En acil olarak çarşamba sabahına MR randevusu aldık. Ama pazartesinden çarşambaya saatler nasıl geçti. Ah! Hem bekleyerek, hem sürekli izleyerek Güneş'i. Bu iki günde uyuyabilmemizi sağlayan yine Güneş'in ameliyatını yapan Nejat Hoca oldu. Onu aradık. "Ani bozulmalardan endişe etmeyiz", dedi. Radyasyon onkoloğu Dr.Uğur Bey ise "yoğun radyoterapi sonrası büyüme beklemeyiz, ama olmaz diyemiyorum, radyoterapiye bağlı ödemler de olabilir", dedi. Bu iki şeyi anlamlandırmak için biraz internette arama yapan baba gece şöyle bir bilgiye ulaşmış: (heyecanlanıp Murat'ı aramış, beni uyandırdı. Ah ne zor bu iniş çıkışlar!) Radyoterapiden 3-4 ay sonra geçici olarak sinir kılıflarında hasarlar olabiliyor, bu da ödem ve şişlik yapıp basıları artırıp, nörolojik semptomların bozulmasına sebep olabiliyor.
Çarşamba sabahına kadar bu umuda tutunduk. MR görüntüleri çarşamba öğlen çıktı. İlk Nejat Hoca gördü, ciddi bir değişiklik olmadığını söyledi görüntülerde. Önce sevindik. Sonra radyolog inceledi, ve büyüme olduğunu söyledi. Maalesef. Maalesef. Ama Nejat Hoca "bu çok sınırlı bir büyüme, ve acaba tümör mü büyüdü yoksa tedaviye sekonder bir reaksiyon mu, bunu bilemeyiz dedi. Ve şimdilik yoğun steroidle pazara kadar izleyelim, endişelenmeyelim", dedi. Her zamanki iyimser tavrı ile. Aslında sanırım bize hastalığa karşı nasıl soğukkanlı bir tavır takınmamızı da öğretiyor farkında olmadan. Pazar günü görecek Nejat Hoca Güneş'i.

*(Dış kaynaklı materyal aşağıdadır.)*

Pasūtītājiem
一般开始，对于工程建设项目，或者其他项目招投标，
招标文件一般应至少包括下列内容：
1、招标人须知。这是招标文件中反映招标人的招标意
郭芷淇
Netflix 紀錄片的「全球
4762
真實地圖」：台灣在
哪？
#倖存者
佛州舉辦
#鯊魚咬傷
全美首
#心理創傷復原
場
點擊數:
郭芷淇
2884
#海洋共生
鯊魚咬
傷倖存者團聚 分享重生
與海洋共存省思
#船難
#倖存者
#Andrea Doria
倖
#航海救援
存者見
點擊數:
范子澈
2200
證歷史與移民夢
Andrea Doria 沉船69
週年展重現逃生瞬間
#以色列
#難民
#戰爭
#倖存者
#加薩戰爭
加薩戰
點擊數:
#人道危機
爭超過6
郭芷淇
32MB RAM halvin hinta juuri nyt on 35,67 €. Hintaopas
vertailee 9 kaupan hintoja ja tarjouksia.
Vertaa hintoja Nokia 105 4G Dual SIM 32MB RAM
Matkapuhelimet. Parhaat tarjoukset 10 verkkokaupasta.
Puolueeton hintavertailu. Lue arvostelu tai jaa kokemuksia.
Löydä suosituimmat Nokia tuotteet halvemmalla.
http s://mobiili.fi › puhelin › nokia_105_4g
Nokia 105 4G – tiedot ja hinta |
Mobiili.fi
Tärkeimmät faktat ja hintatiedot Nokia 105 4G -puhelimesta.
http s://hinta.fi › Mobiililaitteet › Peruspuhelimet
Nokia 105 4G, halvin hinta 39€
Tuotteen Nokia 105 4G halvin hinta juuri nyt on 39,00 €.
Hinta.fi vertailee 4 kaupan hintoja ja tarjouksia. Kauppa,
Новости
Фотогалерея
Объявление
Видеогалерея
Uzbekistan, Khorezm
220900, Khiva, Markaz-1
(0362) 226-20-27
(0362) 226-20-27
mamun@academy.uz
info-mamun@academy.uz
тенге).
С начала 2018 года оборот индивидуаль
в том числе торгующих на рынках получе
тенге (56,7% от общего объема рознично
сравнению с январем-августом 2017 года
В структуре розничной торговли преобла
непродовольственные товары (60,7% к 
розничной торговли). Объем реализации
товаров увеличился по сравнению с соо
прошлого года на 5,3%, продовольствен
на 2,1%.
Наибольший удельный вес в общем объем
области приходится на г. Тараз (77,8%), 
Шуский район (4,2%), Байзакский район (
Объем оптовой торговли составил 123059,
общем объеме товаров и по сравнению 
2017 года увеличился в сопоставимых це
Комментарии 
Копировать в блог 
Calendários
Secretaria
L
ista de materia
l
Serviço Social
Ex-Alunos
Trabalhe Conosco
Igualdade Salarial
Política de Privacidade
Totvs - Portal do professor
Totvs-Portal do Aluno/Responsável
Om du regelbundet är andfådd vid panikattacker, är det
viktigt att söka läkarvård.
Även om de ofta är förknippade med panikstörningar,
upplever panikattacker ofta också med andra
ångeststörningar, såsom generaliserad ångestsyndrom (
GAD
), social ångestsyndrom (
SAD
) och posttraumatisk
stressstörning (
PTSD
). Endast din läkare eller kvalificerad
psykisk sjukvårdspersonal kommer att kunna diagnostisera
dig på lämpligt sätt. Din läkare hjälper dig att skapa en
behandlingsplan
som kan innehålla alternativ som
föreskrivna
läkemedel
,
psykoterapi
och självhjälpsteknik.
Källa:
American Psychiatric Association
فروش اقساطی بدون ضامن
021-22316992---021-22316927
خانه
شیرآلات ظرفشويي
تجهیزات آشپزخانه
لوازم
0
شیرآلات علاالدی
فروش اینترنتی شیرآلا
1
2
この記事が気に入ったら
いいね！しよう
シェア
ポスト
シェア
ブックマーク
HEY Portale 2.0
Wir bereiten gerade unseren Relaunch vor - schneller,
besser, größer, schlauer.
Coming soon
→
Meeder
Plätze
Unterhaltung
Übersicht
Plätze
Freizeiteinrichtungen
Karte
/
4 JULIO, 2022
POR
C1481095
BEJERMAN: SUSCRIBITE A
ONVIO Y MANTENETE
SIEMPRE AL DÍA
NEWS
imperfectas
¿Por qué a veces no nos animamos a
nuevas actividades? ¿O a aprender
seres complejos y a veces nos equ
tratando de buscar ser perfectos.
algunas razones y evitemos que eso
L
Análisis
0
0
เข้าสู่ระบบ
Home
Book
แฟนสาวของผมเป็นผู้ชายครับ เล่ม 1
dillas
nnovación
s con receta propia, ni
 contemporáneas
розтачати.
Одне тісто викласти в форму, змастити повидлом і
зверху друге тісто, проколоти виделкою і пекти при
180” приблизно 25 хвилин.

MR CD'lerini Amerikan Hastanesi'ne Uğur Bey'e de yolladık. O da radyologları ile bakacak, tabii ki Vats'a da. Pazartesi Hacettepe'de nöroonkoloji konseyi var, orada değerlendirecekler. Vats da haftaya inceleyip Tumor Board'da tartışacaklarını söyledi. Hepsinden çıkacak bir karar ile seçeneklerimizi göreceğiz.
İnişlerin, çıkışların olacağını biliyoruz ama insanın gözünün önünde çocuğunun yetilerini kaybetmesi aniden, bu çok çok yıpratıcı. Ama ne olursa olsun mücadeleye devam.
Güneş'çiğimin iki gündür yoğun kortizonla tüm keyfi kaçtı. Kucaklarda, biraz huysuz ama iştahlı. İştahlı halini de öyle özlemişim ki. Yine bizi güldürüyor: "Anne ben yanlış anlamışım, antep fıstığını meğerse seviyormuşum, Işık sen yemezsen senin yerine de yerim" dedi, dün.